* _Exercise brief_: Once "pothécaires" turns up in a line below, reproduce that line and those after it exactly, stopping after the line with "чувствовать себя не только красивыми, но"; leave pictures out.

(Page-level text extractions)

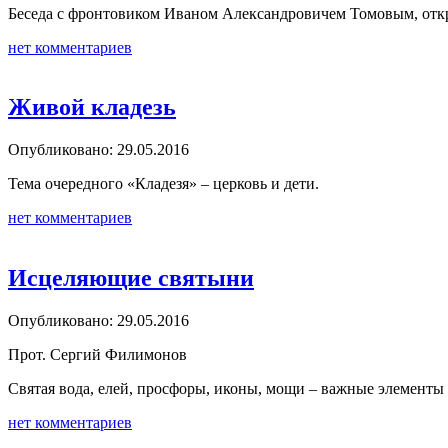
Беседа с фронтовиком Иваном Александровичем Томовым, откро
нет комментариев
Живой кладезь
Опубликовано: 29.05.2016
Тема очередного «Кладезя» – церковь и дети.
нет комментариев
Исцеляющие святыни
Опубликовано: 29.05.2016
Прот. Сергий Филимонов
Святая вода, елей, просфоры, иконы, мощи – важные элементы 
нет комментариев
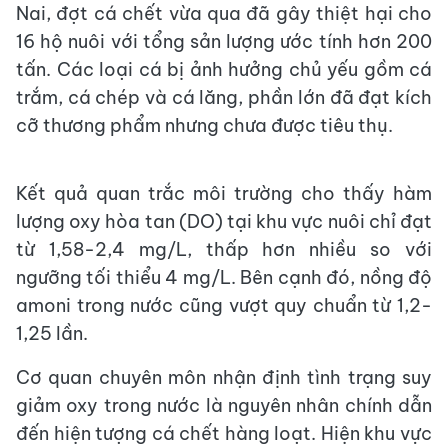
Nai, đợt cá chết vừa qua đã gây thiệt hại cho
16 hộ nuôi với tổng sản lượng ước tính hơn 200
tấn. Các loại cá bị ảnh hưởng chủ yếu gồm cá
trắm, cá chép và cá lăng, phần lớn đã đạt kích
cỡ thương phẩm nhưng chưa được tiêu thụ.
Kết quả quan trắc môi trường cho thấy hàm
lượng oxy hòa tan (DO) tại khu vực nuôi chỉ đạt
từ 1,58-2,4 mg/L, thấp hơn nhiều so với
ngưỡng tối thiểu 4 mg/L. Bên cạnh đó, nồng độ
amoni trong nước cũng vượt quy chuẩn từ 1,2-
1,25 lần.
Cơ quan chuyên môn nhận định tình trạng suy
giảm oxy trong nước là nguyên nhân chính dẫn
đến hiện tượng cá chết hàng loạt. Hiện khu vực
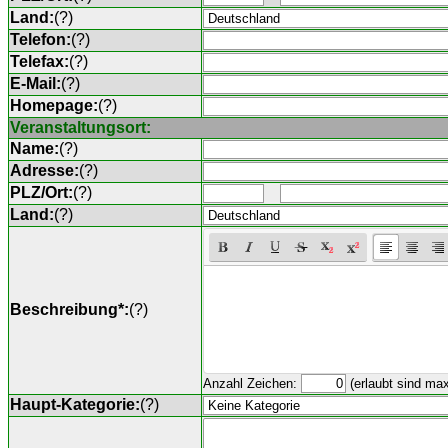
Land:
(
?
)
Telefon:
(
?
)
Telefax:
(
?
)
E-Mail:
(
?
)
Homepage:
(
?
)
Veranstaltungsort:
Name:
(
?
)
Adresse:
(
?
)
PLZ/Ort:
(
?
)
Land:
(
?
)
Beschreibung*:
(
?
)
Anzahl Zeichen:
(erlaubt sind ma
Haupt-Kategorie:
(
?
)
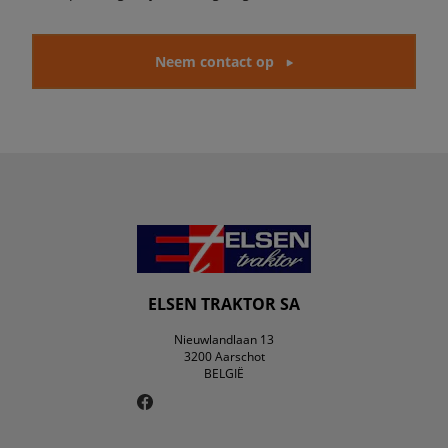
Neem contact op
ELSEN TRAKTOR SA
Nieuwlandlaan 13
3200 Aarschot
BELGIË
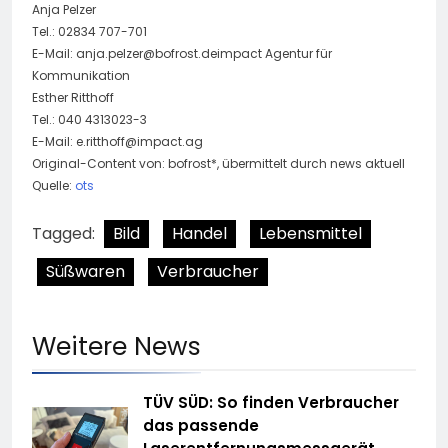
Anja Pelzer
Tel.: 02834 707-701
E-Mail:
anja.pelzer@bofrost.deimpact
Agentur für
Kommunikation
Esther Ritthoff
Tel.: 040 4313023-3
E-Mail:
e.ritthoff@impact.ag
Original-Content von: bofrost*, übermittelt durch news aktuell
Quelle:
ots
Tagged:
Bild
Handel
Lebensmittel
Süßwaren
Verbraucher
Weitere News
TÜV SÜD: So finden Verbraucher
das passende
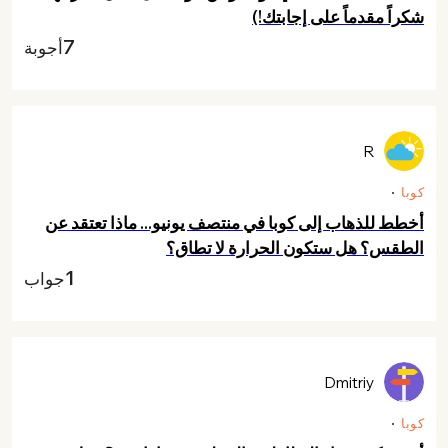
شكراً مقدماً على إجابتك!)
7
أجوبة
R
كوبا
أخطط للذهاب إلى كوبا في منتصف يونيو... ماذا تعتقد عن
الطقس؟ هل ستكون الحرارة لا تطاق؟
1
جواب
Dmitriy
كوبا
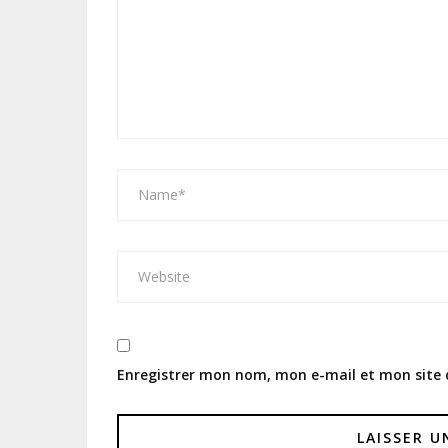
Enregistrer mon nom, mon e-mail et mon site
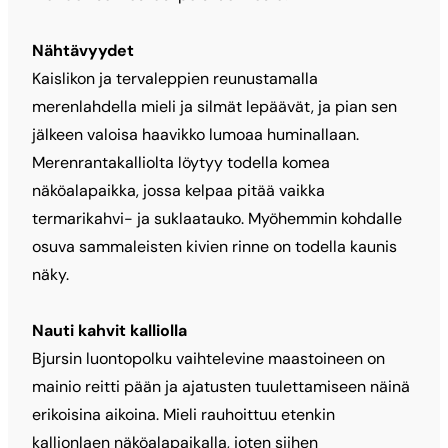
Nähtävyydet
Kaislikon ja tervaleppien reunustamalla
merenlahdella mieli ja silmät lepäävät, ja pian sen
jälkeen valoisa haavikko lumoaa huminallaan.
Merenrantakalliolta löytyy todella komea
näköalapaikka, jossa kelpaa pitää vaikka
termarikahvi- ja suklaatauko. Myöhemmin kohdalle
osuva sammaleisten kivien rinne on todella kaunis
näky.
Nauti kahvit kalliolla
Bjursin luontopolku vaihtelevine maastoineen on
mainio reitti pään ja ajatusten tuulettamiseen näinä
erikoisina aikoina. Mieli rauhoittuu etenkin
kallionlaen näköalapaikalla, joten siihen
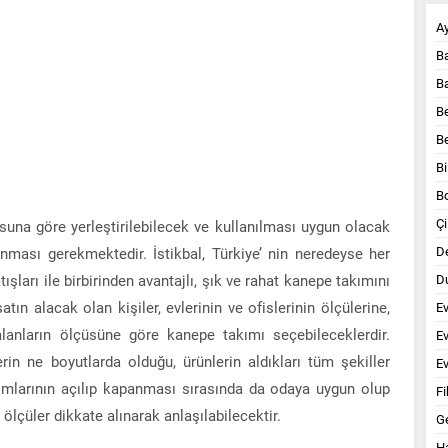
A
B
B
B
B
Bi
B
Çi
suna göre yerleştirilebilecek ve kullanılması uygun olacak
D
nması gerekmektedir. İstikbal, Türkiye’ nin neredeyse her
ışları ile birbirinden avantajlı, şık ve rahat kanepe takımını
Du
ın alacak olan kişiler, evlerinin ve ofislerinin ölçülerine,
E
alanların ölçüsüne göre kanepe takımı seçebileceklerdir.
E
lerin ne boyutlarda olduğu, ürünlerin aldıkları tüm şekiller
Ev
kımlarının açılıp kapanması sırasında da odaya uygun olup
Fi
 ölçüler dikkate alınarak anlaşılabilecektir.
G
Ha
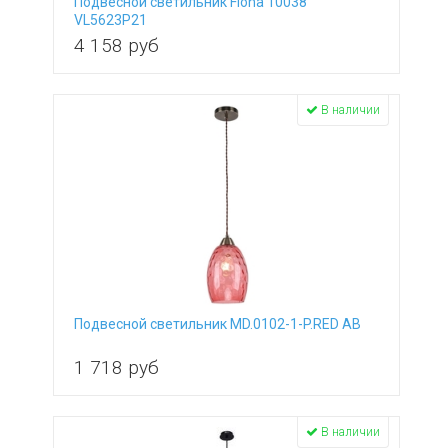
Подвесной светильник Fiona 10038
VL5623P21
4 158
руб
В наличии
Подвесной светильник MD.0102-1-P.RED AB
1 718
руб
В наличии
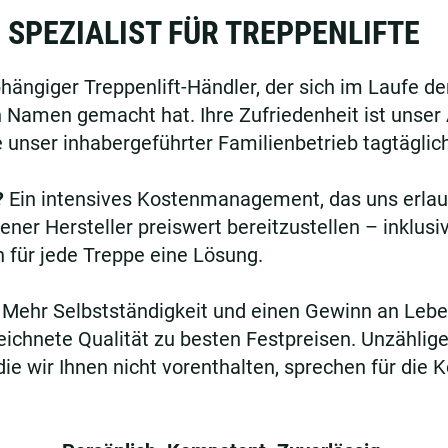
 SPEZIALIST FÜR TREPPENLIFTE
hängiger Treppenlift-Händler, der sich im Laufe d
 Namen gemacht hat. Ihre Zufriedenheit ist unser 
e unser inhabergeführter Familienbetrieb tagtäglich
?
Ein intensives Kostenmanagement, das uns erlaub
ener Hersteller preiswert bereitzustellen – inklus
n für jede Treppe eine Lösung.
Mehr Selbstständigkeit und einen Gewinn an Leben
eichnete Qualität zu besten Festpreisen. Unzählig
e wir Ihnen nicht vorenthalten, sprechen für die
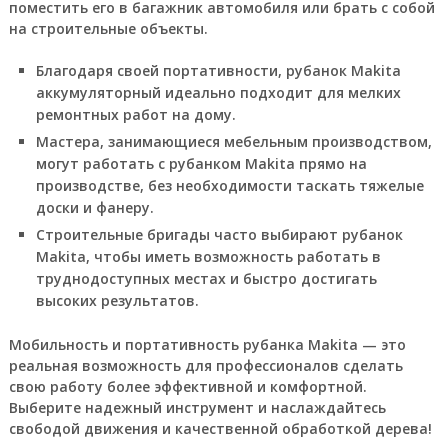
поместить его в багажник автомобиля или брать с собой
на строительные объекты.
Благодаря своей портативности, рубанок Makita
аккумуляторный идеально подходит для мелких
ремонтных работ на дому.
Мастера, занимающиеся мебельным производством,
могут работать с рубанком Makita прямо на
производстве, без необходимости таскать тяжелые
доски и фанеру.
Строительные бригады часто выбирают рубанок
Makita, чтобы иметь возможность работать в
труднодоступных местах и быстро достигать
высоких результатов.
Мобильность и портативность рубанка Makita — это
реальная возможность для профессионалов сделать
свою работу более эффективной и комфортной.
Выберите надежный инструмент и наслаждайтесь
свободой движения и качественной обработкой дерева!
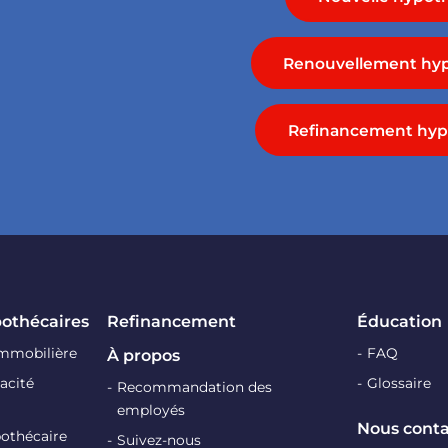
Renouvellement hyp
Refinancement hyp
pothécaires
Refinancement
Éducation
immobilière
FAQ
À propos
acité
Glossaire
Recommandation des
employés
Nous conta
pothécaire
Suivez-nous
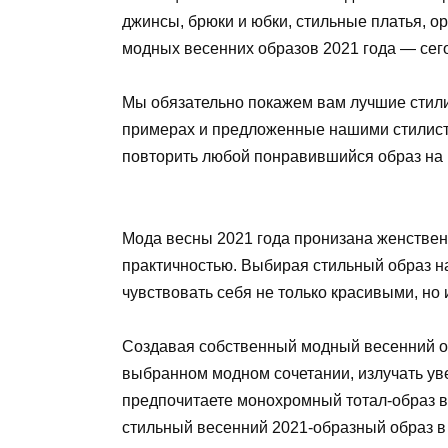
джинсы, брюки и юбки, стильные платья, о
модных весенних образов 2021 года — сег
Мы обязательно покажем вам лучшие стили
примерах и предложенные нашими стилиста
повторить любой понравившийся образ на 
Мода весны 2021 года пронизана женствен
практичностью. Выбирая стильный образ н
чувствовать себя не только красивыми, но
Создавая собственный модный весенний об
выбранном модном сочетании, излучать уве
предпочитаете монохромный тотал-образ в 
стильный весенний 2021-образный образ в 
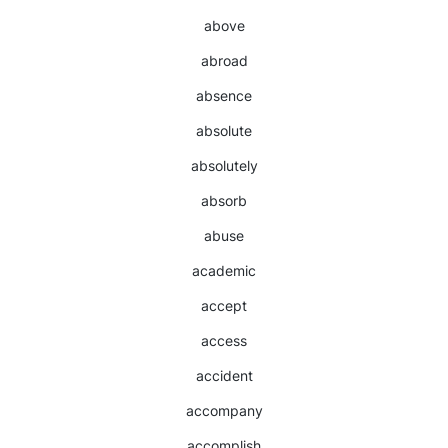
above
abroad
absence
absolute
absolutely
absorb
abuse
academic
accept
access
accident
accompany
accomplish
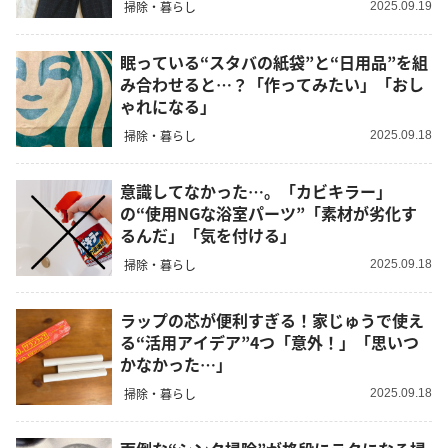
掃除・暮らし
2025.09.19
眠っている“スタバの紙袋”と“日用品”を組
み合わせると…？「作ってみたい」「おし
ゃれになる」
掃除・暮らし
2025.09.18
意識してなかった…。「カビキラー」
の“使用NGな浴室パーツ”「素材が劣化す
るんだ」「気を付ける」
掃除・暮らし
2025.09.18
ラップの芯が便利すぎる！家じゅうで使え
る“活用アイデア”4つ「意外！」「思いつ
かなかった…」
掃除・暮らし
2025.09.18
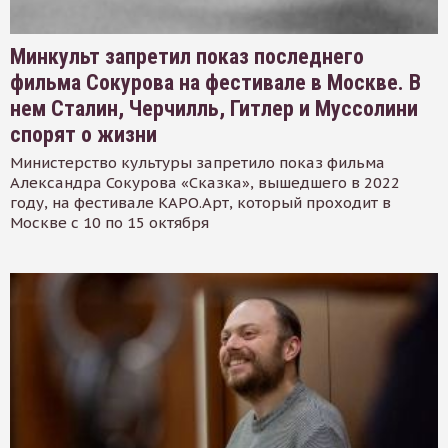
Минкульт запретил показ последнего
фильма Сокурова на фестивале в Москве. В
нем Сталин, Черчилль, Гитлер и Муссолини
спорят о жизни
Министерство культуры запретило показ фильма
Александра Сокурова «Сказка», вышедшего в 2022
году, на фестивале КАРО.Арт, который проходит в
Москве с 10 по 15 октября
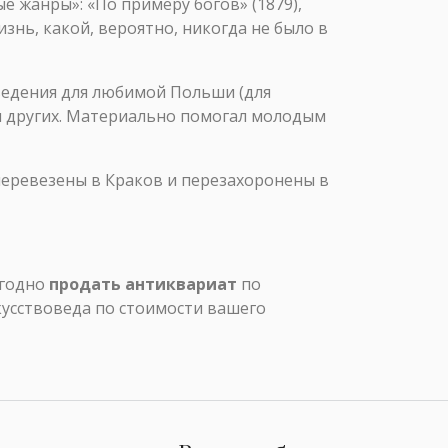
 жанры»: «По примеру богов» (1879),
изнь, какой, вероятно, никогда не было в
ведения для любимой Польши (для
ы других. Материально помогал молодым
перевезены в Краков и перезахоронены в
ыгодно
продать антиквариат
по
кусствоведа по стоимости вашего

* _Task result_:
pothécaires
Refinancement
Éducation
immobilière
FAQ
À propos
acité
Glossaire
Recommandation des
employés
Nous conta
pothécaire
Suivez-nous
джинсы, брюки и юбки, стильные платья, о
модных весенних образов 2021 года — сег
Мы обязательно покажем вам лучшие стили
примерах и предложенные нашими стилиста
повторить любой понравившийся образ на 
Мода весны 2021 года пронизана женствен
практичностью. Выбирая стильный образ н
чувствовать себя не только красивыми, но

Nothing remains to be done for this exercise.